Figure 5 Reconfigurable UWB Antenna [11]

[12] presents a compact ring monopole UWB antenna in the range of 3.1-10.6GHz with the size

of 20mm×30mm can be reduced in dimensions.

Figure 6 UWB monopole antenna [12]

[13] presents a Z shaped antenna structure with the size of 10mm×11mm: 0.1λ×0.1λ which

works at around 2.4GHz but provides very narrow bandwidth and can be modified for UWB

applications.



Figure 7 Z shaped compact narrow band antenna

[14] presents another Z-shaped antenna oriented inversely for UWB realization provides

frequency of operation in the range of 2.9 to 5.6GHz which covers the 5GHz WLAN and

3.5GHz WiMax. Size of the antenna was 40mm*40mm: 0.47λ *0.47 λ at 3.5GHz which is larger

comparatively and needed to be improved for USB type devices or so on.

Figure 8 Z shaped UWB antenna structure [14]

[15] presents multiband Z-shaped antenna structure operate at 2.5 GHz, 3.5GHz and 5.7GHz

with the size of 33m×28mm: 0.28 λ *0.23 λ at 2.5GHz.

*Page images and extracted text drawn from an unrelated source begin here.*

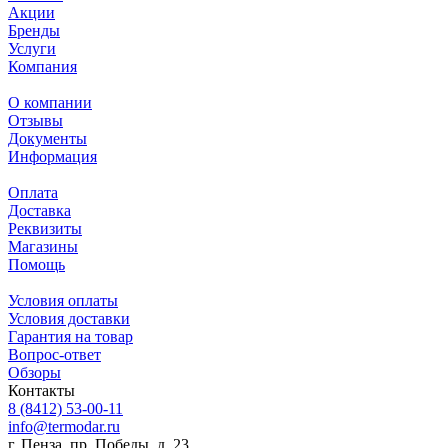
Акции
Бренды
Услуги
Компания
О компании
Отзывы
Документы
Информация
Оплата
Доставка
Реквизиты
Магазины
Помощь
Условия оплаты
Условия доставки
Гарантия на товар
Вопрос-ответ
Обзоры
Контакты
8 (8412) 53-00-11
info@termodar.ru
г. Пенза, пр. Победы, д. 23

However, the structure can be improved

for UWB systems with proper slotted technique.



Figure 9 Multiband Z-shaped antenna [15]

Among all of the works reviewed, it is evident that slotted patch technique can be a possible

solution for UWB antenna realization with excellent gain and omnidirectional radiation pattern.

In this work, a new miniaturized Z-shaped UWB antenna structure is designed and analyzed

which provides frequency of operation in the range of 1.72 to 2.94 GHz which covers the 2.4

GHz WLAN application having fractional bandwidth of 52% and of the size 18mm*25mm.

UWB Antenna Technique

Ultra-wideband antennas with high gain and omnidirectional radiation pattern are highly

desirable for WLAN application and other imaging and radar technology. Due to attractive

features of the micro-strip antenna, UWB antennas are highly desired to be built on micro-strip

structure. But micro-strip structures are by default single frequency structure which throws a big

challenge in UWB antenna realization in micro-strip structure. However, over the years some

techniques are applied for UWB antenna realization from narrow band micro strip antennas:

1. L shaped probe

2. Slotted patch

3. Electromagnetic band gap (EBG) structure loading

4. Fractal structure

Among all of these four techniques, slotted patch is mostly used and desirable cause of its cost

effectiveness and planar structure. In this work, this technique is adopted for transforming a

narrow band Z antenna to a UWB antenna structure.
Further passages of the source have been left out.